Saturday, February 20, 2016

Caucus Day Thoughts

Since the media won't let you forget about it, you've probably already heard that the Nevada Democratic Caucus was today. For weeks the political climate here in Vegas has been growing more heated. Campus has been particularly obnoxious. "Excuse me miss, are you registered to..." "Excuse me miss, are you going to caucus on..." "Excuse me miss, can I ask who you're..."

"I AM REGISTERED IN ILLINOIS, DAMMIT. YES, I HAVE AN ABSENTEE BALLOT. LEAVE ME ALONE."

I get why they were doing it, but it was suffocating nonetheless. Sometimes a girl just wants to walk in peace.

You've probably also heard that Hillary Clinton narrowly won the caucus today, which most of my friends surely aren't happy about. Like most people my age, I run with a crowd that is solidly Feeling the Bern--with good reason, I think. We did everything our parents told us to--worked hard at school, went to college despite the costs--and we were rewarded with lots of debt and few jobs. (Unless you're me, but I recognize just how lucky I was to land a job in the middle of the recession. I'm well aware that I'm the exception to the rule.) Bernie Sanders is the only candidate addressing this problem in any meaningful way, so it's no wonder that we find his campaign appealing. Plus, his other beliefs align more with my own than Clinton's do--though I won't go into that here, as it's not the point of the post.

The point of this post is: even though I support Sanders, I can't stand the way people have been treating Hillary Clinton during this campaign. It literally makes me cringe. It's fine to disagree with her policies, but people act like she's some kind of monster, which is ridiculous.

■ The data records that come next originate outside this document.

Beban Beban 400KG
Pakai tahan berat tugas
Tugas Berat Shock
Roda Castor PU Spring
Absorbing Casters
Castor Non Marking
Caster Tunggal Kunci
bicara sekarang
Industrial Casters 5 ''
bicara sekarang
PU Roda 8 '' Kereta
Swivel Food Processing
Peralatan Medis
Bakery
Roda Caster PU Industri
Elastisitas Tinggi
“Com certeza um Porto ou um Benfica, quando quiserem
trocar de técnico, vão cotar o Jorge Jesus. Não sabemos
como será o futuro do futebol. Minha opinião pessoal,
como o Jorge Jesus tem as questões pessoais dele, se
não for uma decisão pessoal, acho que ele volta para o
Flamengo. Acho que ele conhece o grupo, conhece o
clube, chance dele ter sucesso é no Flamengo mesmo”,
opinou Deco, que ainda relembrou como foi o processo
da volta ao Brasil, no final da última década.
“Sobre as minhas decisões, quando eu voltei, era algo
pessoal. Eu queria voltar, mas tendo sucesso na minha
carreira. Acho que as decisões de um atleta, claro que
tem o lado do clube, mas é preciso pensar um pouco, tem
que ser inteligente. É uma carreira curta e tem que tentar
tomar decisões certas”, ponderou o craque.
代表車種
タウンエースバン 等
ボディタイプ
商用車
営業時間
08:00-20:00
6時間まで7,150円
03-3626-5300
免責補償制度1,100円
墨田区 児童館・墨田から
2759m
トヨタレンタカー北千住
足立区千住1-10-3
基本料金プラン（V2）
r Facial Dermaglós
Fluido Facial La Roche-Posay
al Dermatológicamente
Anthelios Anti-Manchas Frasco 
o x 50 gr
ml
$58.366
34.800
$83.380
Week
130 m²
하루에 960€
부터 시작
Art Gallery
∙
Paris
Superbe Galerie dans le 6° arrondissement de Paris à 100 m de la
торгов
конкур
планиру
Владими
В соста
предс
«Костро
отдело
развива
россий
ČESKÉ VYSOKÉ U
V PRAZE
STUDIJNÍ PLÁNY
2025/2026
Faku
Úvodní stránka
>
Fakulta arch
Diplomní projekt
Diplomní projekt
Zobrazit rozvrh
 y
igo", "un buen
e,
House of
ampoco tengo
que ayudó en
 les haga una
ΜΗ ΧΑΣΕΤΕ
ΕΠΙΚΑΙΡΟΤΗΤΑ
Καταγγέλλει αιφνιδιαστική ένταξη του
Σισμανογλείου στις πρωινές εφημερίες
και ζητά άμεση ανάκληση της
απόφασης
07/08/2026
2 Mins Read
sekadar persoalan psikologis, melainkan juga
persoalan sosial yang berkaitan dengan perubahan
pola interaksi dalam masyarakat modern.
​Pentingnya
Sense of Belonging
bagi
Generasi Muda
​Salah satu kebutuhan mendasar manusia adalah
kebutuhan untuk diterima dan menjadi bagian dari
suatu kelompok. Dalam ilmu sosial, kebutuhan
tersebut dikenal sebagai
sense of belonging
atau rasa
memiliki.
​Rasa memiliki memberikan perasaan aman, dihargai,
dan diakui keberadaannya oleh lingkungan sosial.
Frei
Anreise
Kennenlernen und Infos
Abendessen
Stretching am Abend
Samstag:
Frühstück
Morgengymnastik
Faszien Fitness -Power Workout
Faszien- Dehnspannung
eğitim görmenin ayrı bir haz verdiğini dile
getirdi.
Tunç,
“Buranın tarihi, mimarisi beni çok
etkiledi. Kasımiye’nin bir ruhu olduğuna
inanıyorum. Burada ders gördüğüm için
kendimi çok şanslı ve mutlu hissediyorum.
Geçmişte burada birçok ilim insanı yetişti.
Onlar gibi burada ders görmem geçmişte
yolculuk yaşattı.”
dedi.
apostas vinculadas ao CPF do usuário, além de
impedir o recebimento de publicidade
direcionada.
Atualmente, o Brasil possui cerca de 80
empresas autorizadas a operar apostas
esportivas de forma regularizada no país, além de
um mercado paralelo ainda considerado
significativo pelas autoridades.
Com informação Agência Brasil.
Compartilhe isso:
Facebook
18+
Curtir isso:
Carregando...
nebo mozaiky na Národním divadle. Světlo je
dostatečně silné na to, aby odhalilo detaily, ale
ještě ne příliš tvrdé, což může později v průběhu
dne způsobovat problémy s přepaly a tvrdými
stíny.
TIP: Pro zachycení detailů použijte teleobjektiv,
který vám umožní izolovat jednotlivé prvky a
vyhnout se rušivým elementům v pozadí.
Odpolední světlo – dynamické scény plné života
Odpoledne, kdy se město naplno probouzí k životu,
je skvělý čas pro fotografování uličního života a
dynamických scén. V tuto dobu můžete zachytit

One complaint that I see a lot is this: "But Hillary supported Barry Goldwater in 1964! An anti-civil rights Republican!" Yeah, that obviously wasn't a good move--but she was seventeen. If we all held the same beliefs that we did at seventeen, I guarantee we'd all be in a great deal of trouble. I certainly hope that each and every one of you have changed your minds about many things since high school.

How about that popular Sanders vs. Clinton meme? You know--the one where Sanders makes an insightful claim about any number of subjects, while Clinton's answer is either idiotic or blatant pandering. This NPR article does a good job explaining how sexist the meme is: "...it plays into insidious stereotypes about women: that they can't be funny, that they are calculating, stiff and that they are inherently unlikable." I completely agree with that assessment of the meme. I don't see why so many Sanders fans insist on smearing Clinton--although I suspect it says more about current Internet dynamics than it does about Sanders supporters in general. Still, the prospect of being lumped in with a group of people who think that meme is funny makes me gag a little.

I also object to the criticism that Hillary Clinton is too "establishment." Or rather, I object to the idea that Bernie Sanders isn't "establishment." Yes, he is a Democratic Socialist, and that political philosophy makes him very different from Clinton. However, he's served in Congress since 1990. How much more establishment does it get? He's a career politician. I can't help but respect Hillary Clinton. She's been playing what has been traditionally considered a man's game for years, and she's been playing it better than most of the men. True--it's not the best game to play. It's a corrupt game, full of trade-offs and lies and secrecy. But that's just what politicians do, for the most part. And I think it's impressive that she does it so well.

Here's the other thing: if Clinton becomes the Democratic nominee, the country is not going to explode. I'm confident that she can beat Donald Trump--or any of the potential Republican nominees, for that matter. The changes she proposes will not be as radical, and that will be a shame. But she'll stand up for women's rights, for civil rights. She won't be fighting in the wrong direction, at least. And if Bernie Sanders gets the nomination, it's likely he won't be able to do a single thing he promises to do. It's hard to have a political revolution with a Republican-dominated Congress blocking your every move. If Sanders gets the nomination, it will be crucial that liberals dominate the next midterm elections, or else his presidency will make little difference.